Петя шепчет Тосе на ухо, оглядываясь по сторонам. Тося сначала серьезна, потом смеется все больше и больше, до слез. Петя убегает и на бегу кричит Тосе:
— Заседание правления и сегодня будет!
Комната Шурова. Шуров один. На листе бумаги:
«Секретарю райкома партии товарищу Попову И. И.
От члена партии Шурова П. К.
Заявление…»
Входит Катков. Он стал у притолоки и смотрит на Шурова. Шуров пишет, не замечая вошедшего. Катков тихо говорит:
— Петр Кузьмич! Опять заседание правления.
— Опять? — спрашивает Шуров.
— Пропали не спавши! Кружится голова… Одному сторожу Евсеичу только и покой ночью, не трогает пока.
— Что ж, надо идти… Там глаз да глаз нужен…
— Ну, пойдем.
Шуров собирает бумаги со стола и спрашивает:
— Решение парторганизации не отсылал в райком?
— Нет еще.
— Тогда возьми и мое заявление и вместе отошли. Дальше мы терпеть Самоварова не можем.
Катков запечатывает конверт, куда предварительно положил и заявление Шурова.
— С надежным человеком надо послать, — говорит он.
— Евсеичу отдай сегодня, а утречком отвезет с попутной машиной… Ну, пошли на ночное бденье…
Улица вечером. Шуров и Катков идут молча: каждый думает. Так идут люди, у которых многое переговорено, которые понимают друг друга с полуслова.
У палисадника стоят Тося и Алеша. Алеша, волнуясь, говорит:
— Тося! — В его дальнейшей прерывающейся речи слышится и горячая любовь, и грусть, и в одно и то же время чувство достоинства человека большой души. — Для меня Петр Кузьмич — больше чем родной брат… Даже помог мне заочно кончить техникум… И я знаю, вы его любите. Как Же мне быть?! Я — уеду отсюда. — И Алеша смотрит на Тосю вопросительно, поняла ли она? Те ли слова он сказал? И вдруг безнадежно говорит: — Не поймете…
— Алешенька! Какой же вы…
— Тося! — благодарно восклицает Алеша, не отрывая от нее глаз.
Последние слова Тоси слышат Шуров и Катков.
— Обойдем их, Петр Кузьмич, — говорит Катков.
— Обойдем, — как эхо, отзывается тот.
Тося видит отходящих Петра Кузьмича и Каткова. Дальнейшего разговора Тоси и Алеши Шуров и Катков не слышат.
— Алеша! Не быть мне с Петром Кузьмичом — не любит он меня, — говорит Тося.
Идут Шуров и Катков.
— Э-э, Петр Кузьмич! — говорит Катков.
Шуров идет молча.
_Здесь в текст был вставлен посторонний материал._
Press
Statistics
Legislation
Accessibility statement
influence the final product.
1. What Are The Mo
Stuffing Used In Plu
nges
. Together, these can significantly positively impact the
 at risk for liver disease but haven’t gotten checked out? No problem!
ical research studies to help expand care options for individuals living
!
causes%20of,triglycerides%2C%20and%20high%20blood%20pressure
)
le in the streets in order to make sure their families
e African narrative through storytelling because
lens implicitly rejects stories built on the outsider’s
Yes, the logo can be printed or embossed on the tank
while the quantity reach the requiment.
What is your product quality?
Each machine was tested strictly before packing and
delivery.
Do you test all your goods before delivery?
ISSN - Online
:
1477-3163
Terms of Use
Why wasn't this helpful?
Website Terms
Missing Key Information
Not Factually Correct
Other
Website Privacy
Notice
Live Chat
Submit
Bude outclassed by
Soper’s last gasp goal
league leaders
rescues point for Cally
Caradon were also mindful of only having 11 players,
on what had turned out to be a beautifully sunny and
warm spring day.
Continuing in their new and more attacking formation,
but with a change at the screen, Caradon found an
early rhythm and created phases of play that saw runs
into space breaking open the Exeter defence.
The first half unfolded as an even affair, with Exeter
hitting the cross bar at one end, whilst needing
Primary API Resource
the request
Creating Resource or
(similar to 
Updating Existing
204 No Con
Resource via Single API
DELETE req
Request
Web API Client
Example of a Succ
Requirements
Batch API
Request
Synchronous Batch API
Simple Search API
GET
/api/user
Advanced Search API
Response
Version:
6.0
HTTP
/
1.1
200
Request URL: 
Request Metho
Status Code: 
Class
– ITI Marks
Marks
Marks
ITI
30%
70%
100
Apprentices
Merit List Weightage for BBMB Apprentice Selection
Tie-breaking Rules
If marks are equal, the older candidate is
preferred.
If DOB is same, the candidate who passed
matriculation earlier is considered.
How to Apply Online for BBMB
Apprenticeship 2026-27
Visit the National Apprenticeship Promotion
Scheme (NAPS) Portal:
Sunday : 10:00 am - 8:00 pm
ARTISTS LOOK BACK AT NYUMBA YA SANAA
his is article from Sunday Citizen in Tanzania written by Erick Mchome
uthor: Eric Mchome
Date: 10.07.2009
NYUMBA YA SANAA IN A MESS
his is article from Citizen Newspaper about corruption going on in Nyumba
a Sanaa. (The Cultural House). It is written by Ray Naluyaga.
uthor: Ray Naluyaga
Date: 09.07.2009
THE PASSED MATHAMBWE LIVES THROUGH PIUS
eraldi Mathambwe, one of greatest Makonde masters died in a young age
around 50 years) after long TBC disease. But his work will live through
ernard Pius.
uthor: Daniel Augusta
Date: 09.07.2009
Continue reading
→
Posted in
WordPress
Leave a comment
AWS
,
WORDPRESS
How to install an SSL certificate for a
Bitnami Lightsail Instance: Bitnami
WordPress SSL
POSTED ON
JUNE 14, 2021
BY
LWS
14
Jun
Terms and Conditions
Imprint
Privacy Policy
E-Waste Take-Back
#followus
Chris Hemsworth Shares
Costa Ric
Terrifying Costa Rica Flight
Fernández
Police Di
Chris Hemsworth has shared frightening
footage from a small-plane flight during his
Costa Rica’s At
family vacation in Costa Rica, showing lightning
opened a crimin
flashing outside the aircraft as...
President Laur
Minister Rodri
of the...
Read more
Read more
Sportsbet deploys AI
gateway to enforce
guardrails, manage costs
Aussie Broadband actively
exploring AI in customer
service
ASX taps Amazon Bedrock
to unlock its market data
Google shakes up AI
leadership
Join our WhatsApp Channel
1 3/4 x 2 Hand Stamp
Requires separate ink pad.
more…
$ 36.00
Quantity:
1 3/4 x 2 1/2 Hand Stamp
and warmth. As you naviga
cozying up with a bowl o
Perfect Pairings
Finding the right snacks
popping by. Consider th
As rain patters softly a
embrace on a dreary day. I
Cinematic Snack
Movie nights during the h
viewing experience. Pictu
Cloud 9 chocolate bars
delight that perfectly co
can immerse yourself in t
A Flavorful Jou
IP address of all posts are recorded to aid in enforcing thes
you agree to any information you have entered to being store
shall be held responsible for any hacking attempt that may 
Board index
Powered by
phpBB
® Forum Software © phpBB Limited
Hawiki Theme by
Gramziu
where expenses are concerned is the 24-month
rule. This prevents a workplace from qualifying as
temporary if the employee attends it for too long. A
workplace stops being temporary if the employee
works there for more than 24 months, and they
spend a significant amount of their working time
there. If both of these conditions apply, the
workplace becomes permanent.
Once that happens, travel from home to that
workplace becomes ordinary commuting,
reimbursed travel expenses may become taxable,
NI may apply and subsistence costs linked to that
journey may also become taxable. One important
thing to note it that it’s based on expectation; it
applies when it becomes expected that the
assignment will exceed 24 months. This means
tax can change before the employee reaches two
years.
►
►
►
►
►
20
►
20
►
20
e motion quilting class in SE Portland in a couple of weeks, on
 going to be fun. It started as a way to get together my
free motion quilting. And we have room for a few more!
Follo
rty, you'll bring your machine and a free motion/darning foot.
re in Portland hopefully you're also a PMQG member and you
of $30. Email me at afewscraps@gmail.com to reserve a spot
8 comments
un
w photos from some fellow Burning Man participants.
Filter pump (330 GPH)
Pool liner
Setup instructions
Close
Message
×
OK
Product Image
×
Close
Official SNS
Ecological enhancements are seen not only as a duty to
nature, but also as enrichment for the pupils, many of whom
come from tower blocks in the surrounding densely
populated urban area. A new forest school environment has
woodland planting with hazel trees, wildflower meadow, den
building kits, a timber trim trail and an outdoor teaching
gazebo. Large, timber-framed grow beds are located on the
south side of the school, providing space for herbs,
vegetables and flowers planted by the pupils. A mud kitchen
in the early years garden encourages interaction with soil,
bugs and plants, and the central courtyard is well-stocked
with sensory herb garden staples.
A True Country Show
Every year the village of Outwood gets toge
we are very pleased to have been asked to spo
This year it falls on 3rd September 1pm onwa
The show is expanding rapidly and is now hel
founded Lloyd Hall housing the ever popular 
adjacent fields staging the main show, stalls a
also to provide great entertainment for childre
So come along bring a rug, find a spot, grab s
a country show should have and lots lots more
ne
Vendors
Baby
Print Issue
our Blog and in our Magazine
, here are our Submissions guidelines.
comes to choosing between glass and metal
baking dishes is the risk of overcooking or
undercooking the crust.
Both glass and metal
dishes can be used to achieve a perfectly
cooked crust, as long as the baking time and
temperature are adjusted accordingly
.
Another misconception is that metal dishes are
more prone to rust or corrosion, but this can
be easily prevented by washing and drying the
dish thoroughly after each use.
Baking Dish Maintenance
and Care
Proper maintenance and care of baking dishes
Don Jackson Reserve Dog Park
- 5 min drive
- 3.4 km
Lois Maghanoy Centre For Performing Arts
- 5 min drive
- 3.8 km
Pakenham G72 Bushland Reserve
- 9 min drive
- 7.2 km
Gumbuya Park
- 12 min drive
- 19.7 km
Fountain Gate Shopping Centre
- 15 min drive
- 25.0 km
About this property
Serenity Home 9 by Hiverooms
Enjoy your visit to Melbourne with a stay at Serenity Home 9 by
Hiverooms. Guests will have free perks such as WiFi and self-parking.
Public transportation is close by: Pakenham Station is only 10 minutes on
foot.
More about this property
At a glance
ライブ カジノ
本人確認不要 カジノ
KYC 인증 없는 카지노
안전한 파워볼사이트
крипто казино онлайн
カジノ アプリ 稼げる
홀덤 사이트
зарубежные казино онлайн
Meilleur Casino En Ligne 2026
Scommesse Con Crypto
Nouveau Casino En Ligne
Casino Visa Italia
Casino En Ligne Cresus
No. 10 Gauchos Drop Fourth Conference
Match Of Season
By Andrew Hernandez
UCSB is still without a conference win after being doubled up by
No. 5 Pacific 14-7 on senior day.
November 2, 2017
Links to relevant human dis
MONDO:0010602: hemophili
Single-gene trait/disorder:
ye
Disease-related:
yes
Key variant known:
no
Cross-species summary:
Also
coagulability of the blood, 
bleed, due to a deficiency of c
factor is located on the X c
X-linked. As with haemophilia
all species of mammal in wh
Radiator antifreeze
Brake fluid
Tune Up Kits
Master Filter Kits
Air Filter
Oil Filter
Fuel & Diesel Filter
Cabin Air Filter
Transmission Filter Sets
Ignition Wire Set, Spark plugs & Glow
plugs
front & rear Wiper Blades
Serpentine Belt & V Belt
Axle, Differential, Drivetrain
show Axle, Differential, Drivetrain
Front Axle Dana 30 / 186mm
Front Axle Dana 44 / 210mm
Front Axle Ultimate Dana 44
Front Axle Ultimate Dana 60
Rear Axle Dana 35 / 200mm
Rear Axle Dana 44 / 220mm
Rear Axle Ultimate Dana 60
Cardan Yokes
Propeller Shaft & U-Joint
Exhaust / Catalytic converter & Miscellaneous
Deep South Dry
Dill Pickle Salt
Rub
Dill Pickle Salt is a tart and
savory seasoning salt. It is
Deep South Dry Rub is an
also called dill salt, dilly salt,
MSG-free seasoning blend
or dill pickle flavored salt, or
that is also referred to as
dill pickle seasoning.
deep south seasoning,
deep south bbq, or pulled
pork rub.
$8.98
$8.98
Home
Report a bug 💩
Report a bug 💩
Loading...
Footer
Он смотрит вперед. Катков положил ему руку на плечо и продолжает:
— А ну, постой. — Они остановились. — Любишь?
Шуров не отвечает.
— Любишь? — повторяет Катков..
Шуров смотрит вперед неподвижно и отвечает Каткову:
— Нет.
— Не верю. Промолчал — не верю.
— Слушай, Митрофан. — Шуров волнуется внутренне, но говорит тихо, сдержанно, душевно. Он взял Каткова за пуговицу, теребит ее. — Как быть? Они любят друг друга… И я… Мне… Ведь Алешу я воспитал: он мне как родной.
— Понимаю: Алеша… Трудно, Петр?
— Трудно, — почти неслышно отвечает Петр Кузьмич.